1. Field of the Invention
The present invention relates generally to the manufacture and use of novel honeycomb articles.
2. Technical Background
The desire for faster, more powerful integrated circuits has led to rapid development of advanced ultraviolet photolithographic methods. The performance of an integrated circuit increases as the feature size decreases; hence, a decrease in feature size allows more circuitry to be put on a chip of a given size, and reduces the power needed for operation. The feature sizes obtainable in a photolithographic process depend on the wavelength of radiation used in the exposure step; shorter wavelengths enable smaller feature sizes. As such, there has been a trend toward shorter wavelengths in photolithographic processes. Currently, photolithography systems based on wavelengths as low as 193 nm and 157 nm are being developed for commercial use.

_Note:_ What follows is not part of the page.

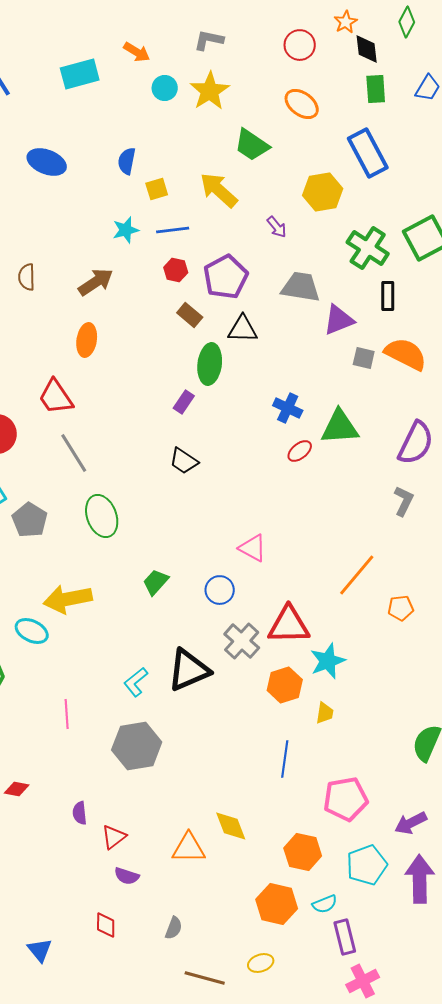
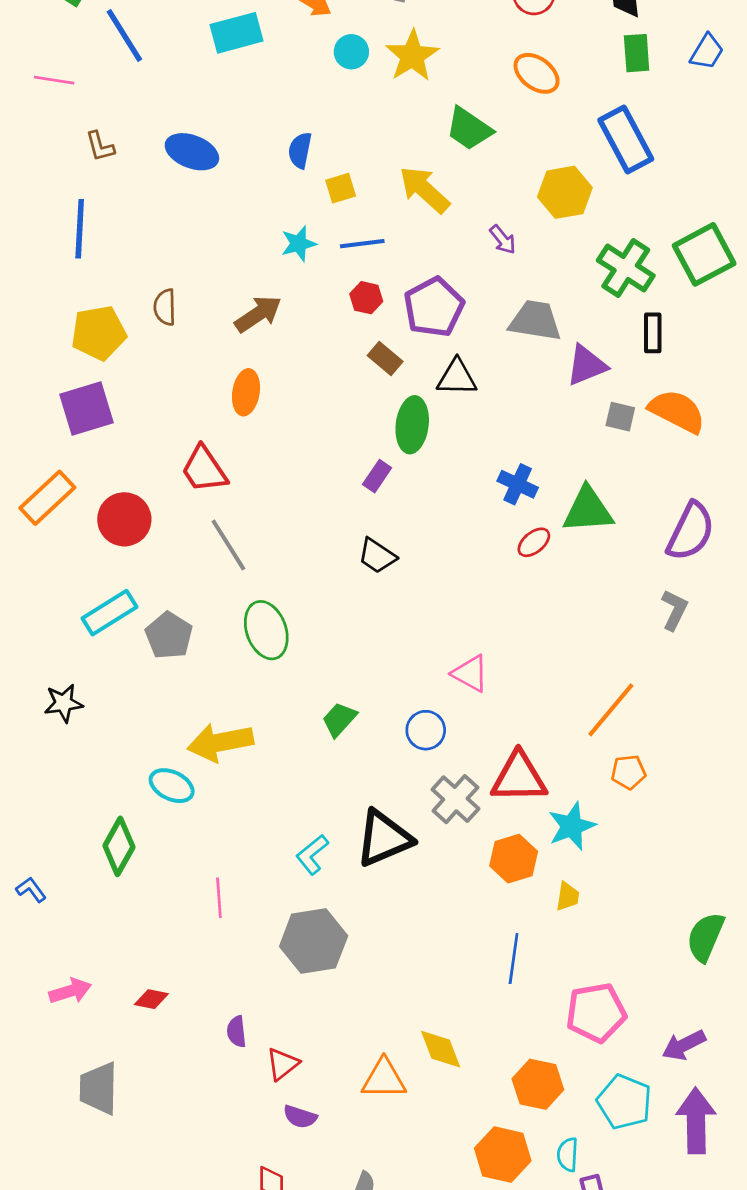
orange pentagon: (401, 608) -> (628, 772), moved
cyan pentagon: (367, 865) -> (624, 1102), turned -30
cyan semicircle: (325, 904) -> (568, 1155), turned 115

In order to further decrease the minimum feature size obtainable in photolithographic processes, it has been suggested to use extreme ultraviolet (EUV) radiation, for example, having a wavelength of about 13 nm. The use of EW radiation in photolithography, while greatly reducing feature size, forces a radical departure in design from currently used photolithographic apparati. First, no practical materials are sufficiently transparent to EUV radiation to be used as windows, lenses or photomasks. As such, any manipulation of the radiation must be performed using reflection. Mirrors constructed from alternating layers of molybdenum and silicon have been used as reflecting focusing mirrors, collimators, and photomasks in EUV apparati.
Further, EUV sources tend to be rather dirty. In one conventional EUV source, a high energy laser is used to heat an object, which functions as a source of secondary emission of mainly shortwave radiation. This process releases undesirable particles and atoms, forming debris in the apparatus. The debris, known generally herein as “soot,” can deposit on the mirrors and on the photomask, wreaking havoc with the necessarily precise optical system of the EUV apparatus. Since there currently exists no suitable window material for EUV radiation, the design of a device to catch the particulate matter while transmitting the EUV radiation is not trivial. One suggestion for an EUV soot filter is described in international patent application publication WO 99/42904, which is incorporated herein by reference. The apparatus described therein is placed between the EUV source and optical system, and has a plurality of foils or plates arranged in a direction radial from the EUV source. The position of the plates allows any EUV radiation propagating directionally from the EUV source to the optical system to be transmitted, but will catch the randomly diffusing soot. The filter is assembled from a plurality of copper plates; such a filter would be difficult to assemble, especially as the desired size of the filter increases. It would be desirable to have an EUV soot filter that is simple to fabricate and easily adaptable to a number of EUV source geometries.